Hmm - this is possibly richer than I thought - and achievable too?

PS in reply to Stephen Downes on this post, (whose commenting system doesn't work for me at the mo, which is why I'm posting here):

I've learned from experience that you don't want to "run a job on each feed" - or, more accurately, that you want such a job to involve as few CPU cycles as possible. After all, if each feed represents several database lookups, some processing, and some file writing (and in my case, emailing) then customized feeds begin to generate some serious overhead

I agree with what you're saying about server overhead for feed delivery, Stephen.

What I was thinking was that when you register a feed *as a publisher*, it's processed to produce N (or 2N) flat files for an N item feed (newfeed_firstMitems.xml and newFeed_Mth_item.xml), each flat file file containing either the first M items or the M'th item.

When a feedreader polls the feedserver, the current timestamp is checked against the one in the feed URL, offset items (one ahead, etc) accounted for, and the corresponding number of items to be delivered calculated. The corresponding thisfeed_firstMitems.xml (or thisfeed_Mth_item.xml) is then returned.

I see the carving up of the submitted feed as an offline, run it once service executed to generate static files that can be returned as required. Judicious use of metadata to tell feedreaders when would be sensible to ping the feedserver should also be part of the mix. The path to a fully working, scaleable system is likely to be a twisty one, but the payoff in terms of utility to users is woth it, I think?

As to the comment - "I refused to call them 'serialized web feeds' because RSS is not a 'web' technology" - ok, slack use of language on my part, but I'm trying to get away from saying RSS feeds... ;-)

Posted by ajh59 at January 20, 2007 12:51 PM

PLEASE - Can anyone help ? (RSS FEED ...using Feeder)
Iíve built our website and before launching into the podder sphere I wanted to check-out the RSS Feed and have bumped into some problems...
We're using Feeder (Reinvented Software) to created the .xml files which it seems to produce okay - publishing is causing me a problem and yet the ftp set-up is correct.
I've been trying to sort out this out for ages and don't know anyone who could talk me through this program - do you know anyone who could help ?
Paul Weller, Photo-Journalist - D/Line +44 (0) 1386 841 490
E-Mail: paul.weller@itinerantpodcaster.com
Internet: www.itinerantpodcaster.com

Posted by: Paul Weller at January 23, 2007 06:31 PM

I've not used that programme [http://reinventedsoftware.com/feeder/] (I still haven't got into the podcasting groove...)

What's the problem? Have you managed to ftp something else to your server successfully? Are you sure a firewall isn't blocking the ftp process?


Posted by: Tony at January 23, 2007 07:01 PM

I'm looking for something similar. Let's say a faculty has materials prepared for class that can be distributed via RSS--audio files, pdf's, etc. We want to update the feed weekly, such that each RSS update contains the content for that week. So we could enter the start date of the term, and somehow automagically generate the new updates on a weekly basis. It wouldn't be dependent on when the user subscribes, however, it would be like a relative date update based on a set interval (weekly) and start date. Make sense? Do you know of any tool out there for this sort of thing?

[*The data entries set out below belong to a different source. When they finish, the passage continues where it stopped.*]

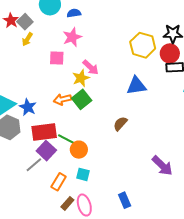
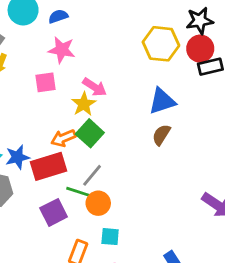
pink star: (72, 37) -> (62, 50), turned -30
blue star: (28, 107) -> (18, 157), turned -30
brown semicircle: (120, 124) -> (161, 135), moved
red rectangle: (44, 132) -> (48, 166), moved
purple square: (46, 151) -> (54, 212), turned 30
gray line: (34, 165) -> (92, 175), moved

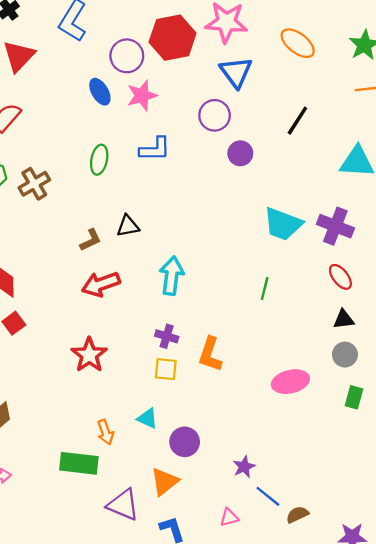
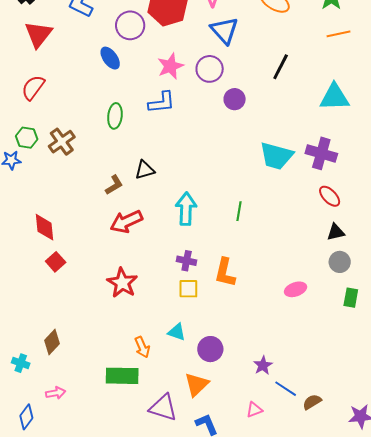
pink star: (142, 96) -> (170, 66), moved
green line: (265, 289) -> (239, 211), moved
pink ellipse: (290, 382) -> (296, 289), size x0.7

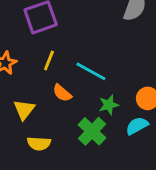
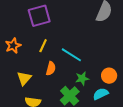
orange semicircle: (62, 93) -> (51, 68), turned -120

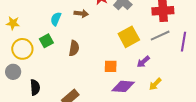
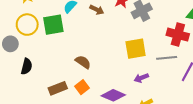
green square: (46, 41) -> (53, 25), size x1.5
brown semicircle: (74, 48) -> (83, 62), moved, turned -84
orange square: (111, 66) -> (82, 87), moved, turned 32

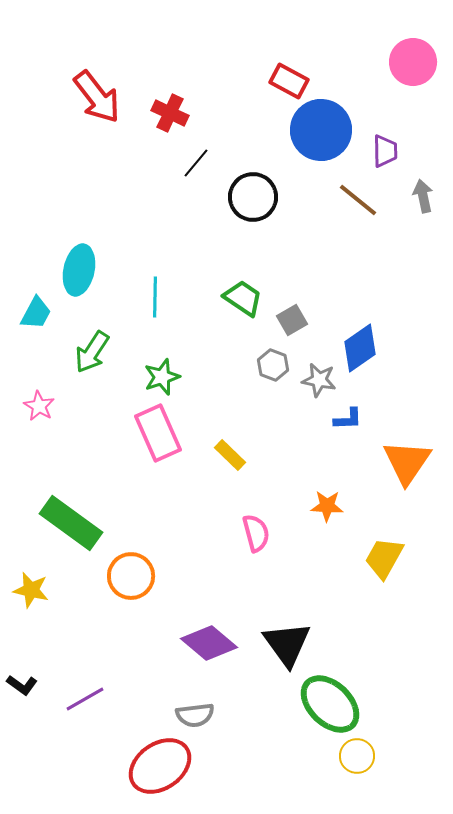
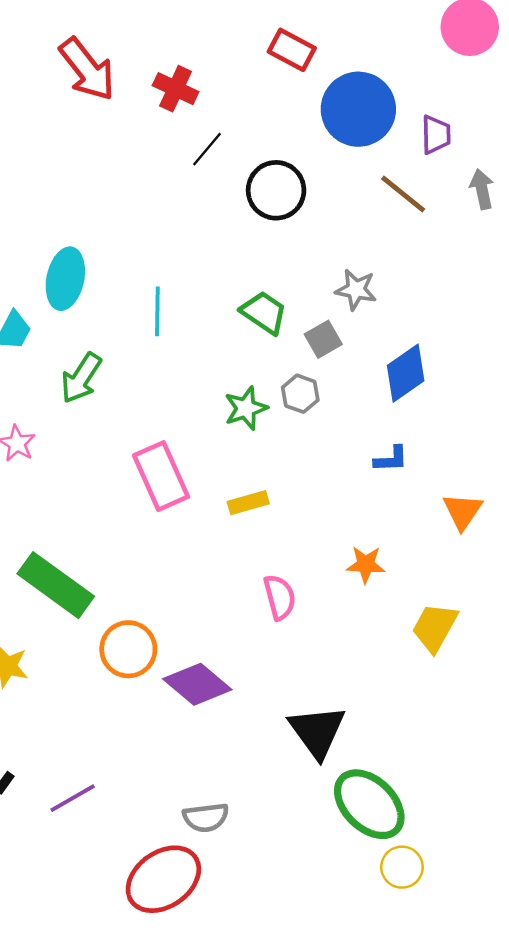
red rectangle: (289, 81) -> (292, 50), moved
green star: (162, 377) -> (246, 408), moved
gray star: (319, 380) -> (356, 290), moved
yellow rectangle: (230, 455) -> (248, 503), turned -60
orange triangle: (407, 462) -> (463, 511), size x0.7
purple diamond: (209, 643) -> (197, 684), moved

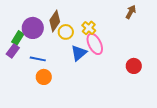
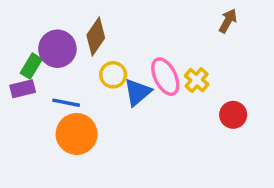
yellow cross: (89, 28) -> (197, 80), moved
yellow circle: (66, 32) -> (113, 75), moved
purple rectangle: (13, 51) -> (23, 89), turned 40
orange circle: (44, 77) -> (77, 134), size x1.5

Posted by: todd at March 4, 2007 03:08 PM

The way that feedcyle.co.uk works, and the approach I was going to take, is to include a timestamp of when the subscription was made in the subscription URL.
Every time the feed is polled, a comparison is made between the current time and the subscription timestamp, to work out how many items to include in the feed.

For your purposes - a fixed start date with items release every week - you would just hard wire the subscription timestamp in the subscription URL to the date of the start of the course.

I have fragments of scrappy PHP that I keep meaning to tinker with that will serialise an arbitrary feed according subscription time etc;

You're welcome to it such as it is (little more than php time() function examples, really...


Posted by: Tony Hirst at March 4, 2007 06:16 PM